If your proof of a production ramp is a chart with no Y-axis posted on Threads, you don’t have a ramp. You have a narrative. Narratives are easy. Manufacturing is where the narrative goes to die.

Myth to retire: “Doubling every month” means “we’ve solved scale”

Forbes reports that Figure CEO Brett Adcock shared a chart implying Figure is doubling Figure 03 shipments month-over-month — but the chart reportedly has no Y-axis. Forbes then sketches back-of-the-envelope numbers (e.g., ~60, ~120, ~240 units across Feb–Apr) by anchoring to an Omdia estimate of ~150 shipped in 2025.

That’s not useless. It suggests momentum. But it’s not a production ramp. It’s an interpretation of a visual posted on social media, turned into numbers by a journalist doing math in public. That’s not “bad.” It’s just not the kind of evidence that survives procurement.

The definition trap: delivered, deployed, or doing work?

In robotics, “delivered” can mean anything from “it arrived at a customer site” to “it’s running a workflow and generating value.” The gap between those two is where most startups go to quietly suffer. It’s also why shipment charts can be misleading: you can scale boxes faster than you can scale installation, safety sign-off, training, maintenance, and support.

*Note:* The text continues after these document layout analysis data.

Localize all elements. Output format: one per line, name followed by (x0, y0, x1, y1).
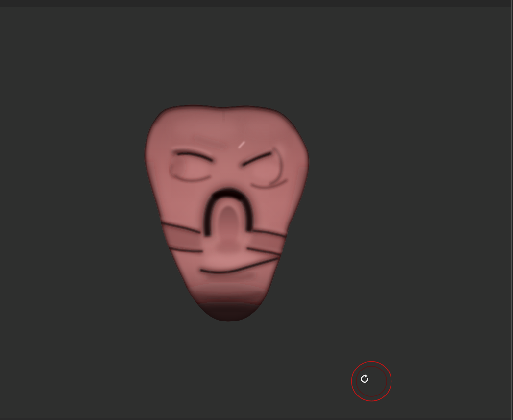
rotate-clockwise-icon (362, 374, 368, 382)
sculpting-viewport[interactable] (0, 0, 513, 420)
window-right-edge[interactable] (511, 0, 513, 420)
chin-shading (168, 280, 281, 333)
viewport-left-divider (9, 7, 9, 418)
rotate-brush-cursor[interactable] (352, 362, 391, 401)
application-window (0, 0, 513, 420)
brush-inner-ring (356, 366, 387, 396)
brush-outer-ring (352, 362, 391, 401)
top-menu-bar (0, 0, 513, 7)
bottom-status-bar (0, 418, 513, 420)
sculpted-head-model[interactable] (122, 88, 328, 343)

So when you hear “doubling,” ask the adult questions: how many of those units are active? What tasks? What intervention rate? What does “autonomous” mean here — and who gets woken up when it fails?

Reality: the metric that matters is boring and it’s missing

Shipping units is not the same as shipping reliable units. If you’re building humanoids, your real scale number is not “deliveries,” it’s: operating hours in the field per intervention. Put another way: how often does a human have to save the robot from physics, edge cases, or its own confidence?

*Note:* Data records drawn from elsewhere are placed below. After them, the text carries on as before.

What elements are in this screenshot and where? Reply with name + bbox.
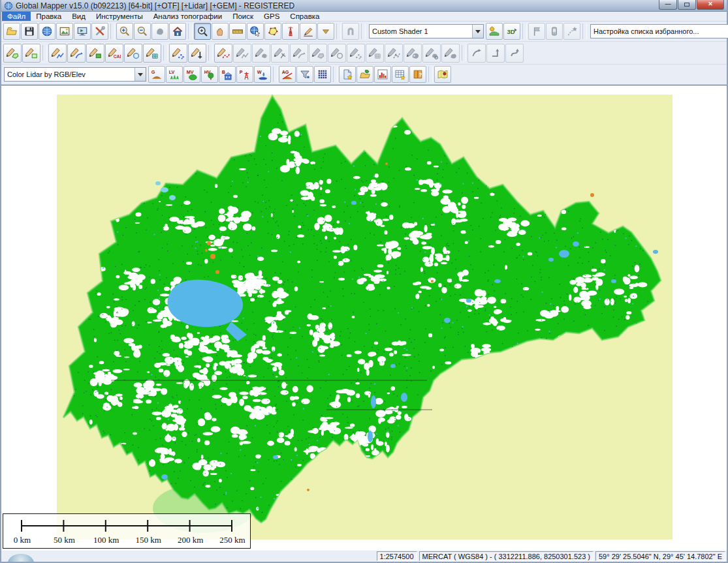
favorites-dropdown[interactable]: Настройка списка избранного... <box>590 24 728 38</box>
map-catalog-button[interactable] <box>56 23 73 40</box>
gps-tracking-button <box>563 23 580 40</box>
lidar-filter-button[interactable] <box>296 66 313 83</box>
gray-s-arrow-icon <box>509 47 520 59</box>
maximize-icon <box>684 3 689 7</box>
measure-tool-button[interactable] <box>229 23 246 40</box>
more-tools-dropdown-button[interactable] <box>317 23 334 40</box>
digitizer-create-grid-button[interactable] <box>143 44 161 63</box>
gray-corner-arrow-icon <box>490 47 501 59</box>
zoom-out-button[interactable] <box>134 23 151 40</box>
configuration-button[interactable] <box>91 23 108 40</box>
gps-device-button <box>546 23 563 40</box>
classify-high-veg-button[interactable]: HV <box>201 66 218 83</box>
digitizer-cut-button <box>328 44 346 63</box>
overlay-control-center-button[interactable] <box>356 66 373 83</box>
lidar-g-icon: G <box>151 68 163 80</box>
global-mapper-window: Global Mapper v15.0 (b092213) [64-bit] [… <box>0 0 728 563</box>
classify-med-veg-button[interactable]: MV <box>183 66 200 83</box>
pen-line-icon <box>51 46 64 59</box>
map-canvas[interactable]: 0 km50 km100 km150 km200 km250 km <box>1 85 727 550</box>
world-globe-icon <box>41 25 53 37</box>
menu-item-6[interactable]: GPS <box>259 12 285 21</box>
status-scale: 1:2574500 <box>377 551 417 561</box>
menu-item-2[interactable]: Вид <box>67 12 91 21</box>
favorites-dropdown-value: Настройка списка избранного... <box>591 27 728 35</box>
download-online-data-button[interactable] <box>39 23 55 40</box>
menu-item-4[interactable]: Анализ топографии <box>148 12 227 21</box>
toolbar-separator <box>582 23 587 39</box>
zoom-last-button[interactable] <box>151 23 168 40</box>
view-3d-icon: 3D <box>506 25 518 37</box>
lidar-mode-dropdown[interactable]: Color Lidar by RGB/Elev <box>4 67 146 82</box>
pan-tool-button[interactable] <box>212 23 229 40</box>
classify-powerline-button[interactable]: P <box>236 66 253 83</box>
path-profile-tool-button[interactable] <box>300 23 317 40</box>
urban-spot <box>590 193 594 197</box>
digitizer-select-button[interactable] <box>264 23 281 40</box>
open-file-button[interactable] <box>3 23 20 40</box>
menu-item-0[interactable]: Файл <box>2 12 31 21</box>
classify-low-veg-button[interactable]: LV <box>166 66 183 83</box>
scale-label: 50 km <box>54 535 75 545</box>
lidar-ag-icon: AG <box>281 68 293 80</box>
lidar-lv-icon: LV <box>168 68 180 80</box>
digitizer-create-area-button[interactable] <box>3 44 22 63</box>
attribute-editor-button[interactable] <box>392 66 409 83</box>
classify-buildings-button[interactable]: B <box>219 66 236 83</box>
digitizer-freehand-button[interactable] <box>214 44 232 63</box>
capture-screen-button[interactable] <box>74 23 91 40</box>
classify-ground-button[interactable]: G <box>148 66 165 83</box>
zoom-in-button[interactable] <box>116 23 133 40</box>
toolbar-separator <box>428 67 433 82</box>
new-feature-layer-button[interactable] <box>339 66 356 83</box>
lidar-b-icon: B <box>221 68 233 80</box>
shader-options-button[interactable] <box>486 23 503 40</box>
view-shed-tool-button[interactable] <box>282 23 299 40</box>
small-lake <box>548 258 554 262</box>
digitizer-undo-button <box>467 44 486 63</box>
histogram-button[interactable] <box>374 66 391 83</box>
gpen-bigblob-icon <box>406 46 419 59</box>
digitizer-create-cad-button[interactable]: CAD <box>105 44 123 63</box>
zoom-blob-icon <box>154 25 166 37</box>
toolbar-digitizer: CAD <box>1 42 727 65</box>
menu-item-1[interactable]: Правка <box>31 12 67 21</box>
digitizer-create-area-rect-button[interactable] <box>22 44 40 63</box>
small-lake <box>573 241 579 247</box>
small-lake <box>390 364 396 368</box>
maximize-button[interactable] <box>678 0 696 10</box>
svg-text:B: B <box>222 69 225 75</box>
zoom-tool-button[interactable] <box>194 23 211 40</box>
menu-item-5[interactable]: Поиск <box>227 12 259 21</box>
chevron-down-icon[interactable] <box>135 68 146 81</box>
chevron-down-icon[interactable] <box>472 25 483 38</box>
shader-palette-icon <box>488 25 500 37</box>
digitizer-connect-button <box>366 44 384 63</box>
digitizer-create-point-button[interactable] <box>169 44 187 63</box>
gray-arch-icon <box>345 25 356 37</box>
full-view-button[interactable] <box>169 23 186 40</box>
digitizer-create-circle-button[interactable] <box>124 44 142 63</box>
digitizer-create-box-button[interactable] <box>86 44 104 63</box>
menu-item-7[interactable]: Справка <box>285 12 324 21</box>
menu-item-3[interactable]: Инструменты <box>91 12 148 21</box>
digitizer-create-line-button[interactable] <box>48 44 67 63</box>
digitizer-snap-button <box>290 44 308 63</box>
digitizer-create-spline-button[interactable] <box>67 44 86 63</box>
map-layout-button[interactable] <box>434 66 451 83</box>
close-button[interactable]: ✕ <box>697 0 724 10</box>
show-3d-view-button[interactable]: 3D <box>503 23 520 40</box>
auto-classify-ground-button[interactable]: AG <box>279 66 296 83</box>
minimize-button[interactable]: — <box>659 0 677 10</box>
map-view <box>1 85 727 550</box>
save-workspace-button[interactable] <box>21 23 38 40</box>
minimize-icon: — <box>665 1 671 7</box>
lidar-pixel-grid-button[interactable] <box>314 66 331 83</box>
shader-dropdown[interactable]: Custom Shader 1 <box>369 24 484 38</box>
feature-info-tool-button[interactable] <box>247 23 264 40</box>
save-floppy-icon <box>24 25 35 37</box>
help-contents-button[interactable]: ? <box>409 66 426 83</box>
small-lake <box>653 250 658 254</box>
classify-water-button[interactable]: W <box>254 66 271 83</box>
digitizer-create-vertical-button[interactable] <box>188 44 206 63</box>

For contrast, another Forbes report cites Shanghai-based Agibot claiming 5,000 humanoids shipped in three months. That’s the other end of the spectrum: volume claims. The industry is now split between “slow, high-capability, prove-it” and “ship a lot, learn fast, pray about support.” Both can work. Both can also explode.

The Droid Brief Take

Humanoid companies keep asking you to infer reality from a curve. I want the ledger. Unit count without failure rate is just cardio for the hype machine.

If Figure is genuinely accelerating shipments, good. But the next adult step is to publish deployment-shaped numbers: tasks, uptime, intervention rate, and how many “deliveries” turned into “works on Tuesday.” Until then, the chart is a vibe with a battery.

Also: charts without axes are not “secret sauce.” They’re “please don’t ask follow-ups.”

What to Watch

  • Field evidence: named deployments, task scope, and any hard metrics beyond unit counts.
  • Support reality: spares, repair turnaround, and what happens when the robot breaks in a customer facility.
  • Definition hygiene: what counts as a “delivery,” and what counts as “autonomous” work.